This is a great book and I have read it twice and keep referring back to it several times each year. Especially the last 7 years on the job when I worked the Surveillance Unit.

Jim Cirillo liked, very much, the S&W 4546, (p92). This a a 4500 series of Smith's that is double action only. This is one of the things that got my unit using the S&W 4500 series of pistols!

Cirilo also liked the 41 Magnum on a S&W frame a Dan Wesson barrel and with his own designed and patented wadcutter bullets for it and the 44. He also liked the 44 Magnum with a 4 or 5 inch barrel double action.

It says in this book that if he were still on the stakeout squad he would use a Glock 21 as his primary gun!! (p116).

He also has a very good section on shooting handguns.

Cirillo says several times in this book that the main considerations with a handgun shooting are 1) Construction and configuration of the bullet. 2) Diameter. 3) Velocity. and 4) Weight!!! (p47).

I think I might read this book again! :supergrin:
 
Jim Cirillo and I believe Mas Ayoob both avocate(d) the Glock 30 as a carry / fighting pistol.
Actually, in some gun mag articles hyping the RCBD ammo that G26S239 mentioned, he was using the G20 and G29 and shooting their 10mm product. In another gun-rag piece, he was shown CCW-ing a G29 ... :whistling:

Just FYI ...

:cool:
 
I met Jim at FLETC in 1986 when he was a firearms instructor for Customs after retiring from NYPD. He autorgraphed my target for me that I still have to this day. We met again in Puerto Rico when I was on special assignment with USMS. He was hired to come down and teach a tactical pistol course. We had dinner/drinks and the stories he told were priceless. Cherished memories from a true hero in my mind... At that time he talked about hand loading a hollow based wadcutter upside down so that the hollow cavity would expand when it struck the bad guy. He was a one of a kind guy...... BTW a wadcutter is a very accurate round... I have seen 3" groups fired a 50 yards with this round. It does not lose accuracy past 25 yds.....ask any old PPC shooter...
 
Well, yes and no. The wadcutter round, properly loaded, does not destabilize at 25 yards. PPC shooters can use it to 50. However, my experience (and that of many others) is that past 50, they start to go everywhere due to destabilization.

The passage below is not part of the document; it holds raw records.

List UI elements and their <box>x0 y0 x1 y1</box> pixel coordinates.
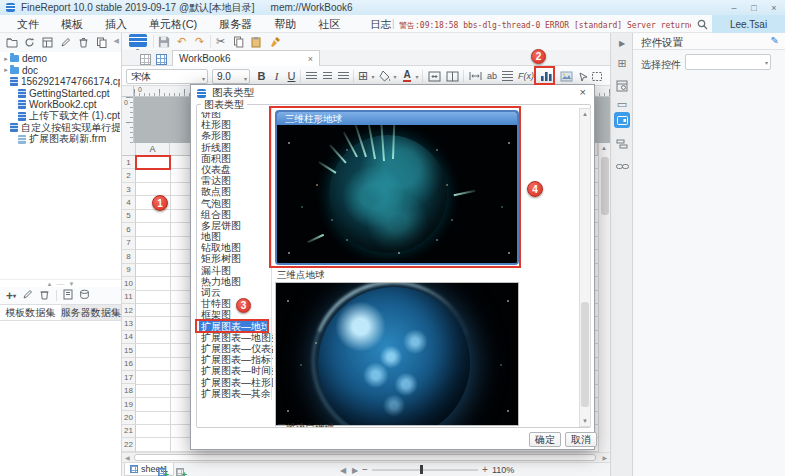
chart-type-item[interactable]: 词云 <box>199 287 269 298</box>
image-button[interactable] <box>558 68 574 84</box>
scroll-left-icon[interactable]: ◀ <box>125 454 130 461</box>
row-header[interactable]: 14 <box>122 331 136 344</box>
chart-type-item[interactable]: 气泡图 <box>199 198 269 209</box>
zoom-slider-track[interactable] <box>372 469 478 471</box>
row-header[interactable]: 1 <box>122 156 136 169</box>
dialog-scrollbar[interactable]: ▲ ▼ <box>579 108 591 427</box>
scroll-down-icon[interactable]: ▼ <box>581 418 589 424</box>
row-header[interactable]: 3 <box>122 183 136 196</box>
align-center-icon[interactable] <box>320 68 335 84</box>
undo-icon[interactable]: ↶ <box>174 34 189 49</box>
row-header[interactable]: 19 <box>122 398 136 411</box>
chart-type-item[interactable]: 仪表盘 <box>199 164 269 175</box>
preview-dataset-icon[interactable] <box>63 289 73 302</box>
row-header[interactable]: 18 <box>122 384 136 397</box>
log-link[interactable]: 日志 <box>370 18 391 32</box>
chart-type-item[interactable]: 面积图 <box>199 153 269 164</box>
chart-type-item[interactable]: 多层饼图 <box>199 220 269 231</box>
chart-type-item[interactable]: 扩展图表—仪表盘类 <box>199 343 269 354</box>
search-icon[interactable] <box>697 19 708 30</box>
widget-select[interactable]: ▾ <box>685 54 771 70</box>
tree-item[interactable]: WorkBook2.cpt <box>2 99 120 111</box>
row-header[interactable]: 8 <box>122 250 136 263</box>
line-spacing-icon[interactable] <box>500 68 515 84</box>
chart-type-item[interactable]: 矩形树图 <box>199 253 269 264</box>
chart-type-item[interactable]: 扩展图表—指标卡类 <box>199 354 269 365</box>
text-control-icon[interactable]: ab <box>484 68 500 84</box>
vertical-scrollbar[interactable]: ▲ <box>598 143 610 452</box>
copy-icon[interactable] <box>231 34 246 49</box>
prev-sheet-icon[interactable]: ◀ <box>340 466 346 475</box>
rename-icon[interactable] <box>59 36 72 49</box>
menu-item[interactable]: 插入 <box>94 17 138 32</box>
dialog-scroll-thumb[interactable] <box>581 302 589 407</box>
chart-type-item[interactable]: 组合图 <box>199 209 269 220</box>
refresh-icon[interactable] <box>23 36 36 49</box>
new-folder-icon[interactable] <box>5 36 18 49</box>
underline-button[interactable]: U <box>285 68 298 84</box>
border-icon[interactable]: ⊞ <box>356 68 370 84</box>
maximize-icon[interactable]: □ <box>747 3 761 13</box>
align-left-icon[interactable] <box>304 68 319 84</box>
format-painter-icon[interactable] <box>267 34 282 49</box>
user-account-button[interactable]: Lee.Tsai <box>712 15 785 33</box>
tree-item[interactable]: GettingStarted.cpt <box>2 88 120 100</box>
next-sheet-icon[interactable]: ▶ <box>352 466 358 475</box>
vertical-scroll-thumb[interactable] <box>601 157 609 215</box>
select-all-corner[interactable] <box>122 143 136 155</box>
tree-caret-icon[interactable]: ▸ <box>2 66 10 74</box>
zoom-in-button[interactable]: + <box>482 464 488 475</box>
border-caret-icon[interactable]: ▾ <box>369 68 377 84</box>
chart-type-item[interactable]: 扩展图表—时间类 <box>199 365 269 376</box>
data-connection-icon[interactable] <box>79 289 90 302</box>
font-size-select[interactable]: 9.0 ▾ <box>212 69 250 84</box>
italic-button[interactable]: I <box>270 68 283 84</box>
preview-point-globe[interactable] <box>275 282 519 426</box>
widget-settings-icon[interactable] <box>614 112 630 128</box>
edit-dataset-icon[interactable] <box>22 289 33 302</box>
cell-attribute-icon[interactable] <box>614 78 630 94</box>
fill-caret-icon[interactable]: ▾ <box>391 68 399 84</box>
row-header[interactable]: 21 <box>122 425 136 438</box>
chart-type-item[interactable]: 散点图 <box>199 186 269 197</box>
scroll-up-icon[interactable]: ▲ <box>581 111 589 117</box>
copy-template-icon[interactable] <box>95 36 108 49</box>
row-header[interactable]: 11 <box>122 290 136 303</box>
tree-item[interactable]: ▸ demo <box>2 53 120 65</box>
menu-item[interactable]: 模板 <box>50 17 94 32</box>
zoom-level[interactable]: 110% <box>492 465 514 475</box>
tree-item[interactable]: 扩展图表刷新.frm <box>2 134 120 146</box>
row-header[interactable]: 2 <box>122 169 136 182</box>
row-header[interactable]: 10 <box>122 277 136 290</box>
row-header[interactable]: 15 <box>122 344 136 357</box>
delete-dataset-icon[interactable] <box>39 289 50 302</box>
dialog-title-bar[interactable]: 图表类型 × <box>191 85 594 101</box>
row-header[interactable]: 20 <box>122 411 136 424</box>
float-element-icon[interactable] <box>590 68 604 84</box>
hyperlink-icon[interactable] <box>614 158 630 174</box>
formula-icon[interactable]: F(x) <box>516 68 536 84</box>
tree-item[interactable]: 1562921474766174.cpt <box>2 76 120 88</box>
row-header[interactable]: 16 <box>122 358 136 371</box>
row-header[interactable]: 6 <box>122 223 136 236</box>
dialog-close-icon[interactable]: × <box>580 86 586 98</box>
template-type-icon[interactable] <box>129 34 147 47</box>
row-header[interactable]: 9 <box>122 264 136 277</box>
scroll-right-icon[interactable]: ▶ <box>602 454 607 461</box>
chart-type-item[interactable]: 雷达图 <box>199 175 269 186</box>
minimize-icon[interactable]: – <box>727 3 741 13</box>
merge-cells-icon[interactable] <box>426 68 442 84</box>
row-header[interactable]: 7 <box>122 237 136 250</box>
chart-type-item[interactable]: 钻取地图 <box>199 242 269 253</box>
collapse-panel-icon[interactable]: ▶ <box>614 35 630 51</box>
add-dataset-icon[interactable]: +▾ <box>6 289 16 303</box>
tree-item[interactable]: 上传下载文件 (1).cpt <box>2 111 120 123</box>
chart-type-item[interactable]: 条形图 <box>199 130 269 141</box>
condition-attribute-icon[interactable] <box>614 136 630 152</box>
menu-item[interactable]: 帮助 <box>263 17 307 32</box>
chart-type-item[interactable]: 扩展图表—柱形图类 <box>199 377 269 388</box>
collapse-sidebar-icon[interactable]: ◀ <box>114 37 119 45</box>
tab-close-icon[interactable]: × <box>308 54 313 64</box>
font-family-select[interactable]: 宋体 ▾ <box>126 69 208 84</box>
row-header[interactable]: 17 <box>122 371 136 384</box>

And a swaged lead hollow-based wadcutter, when loaded backwards and slightly hotter than the normal bullseye load, will pretty much turn a raccoon inside out at 8 yards. :whistling:
 
Well, yes and no. The wadcutter round, properly loaded, does not destabilize at 25 yards. PPC shooters can use it to 50. However, my experience (and that of many others) is that past 50, they start to go everywhere due to destabilization...

I had always heard the same, but there are some who say that WFN bullets CAN be accurate to 100 yds. IF driven fast. I don't know nor will I know as I limit myself to 50 yds. & under with a Ruger SA in the bush using Keith SWC's. If anyone wants to read themselves into a coma on this topic about WFN at long distance then knock yourself out:

http://castboolits.gunloads.com/archive/index.php/t-141624.html
 
Well, yes and no. The wadcutter round, properly loaded, does not destabilize at 25 yards. PPC shooters can use it to 50. However, my experience (and that of many others) is that past 50, they start to go everywhere due to destabilization.
It's a velocity issue. The typical full WC load seems to be right on the edge of stabilization. Some guns are faster than others. So, a fast 4" gun and they shoot fine at 50 yards. I've seen them shoot shotgun patterns at 10 yards out of a snub. The same snub shot a fist sized group at 25 yards with a standard LRN load running 100 fps faster. If you handload the WC's to a higher velocity, they will likely stabilize at longer ranges.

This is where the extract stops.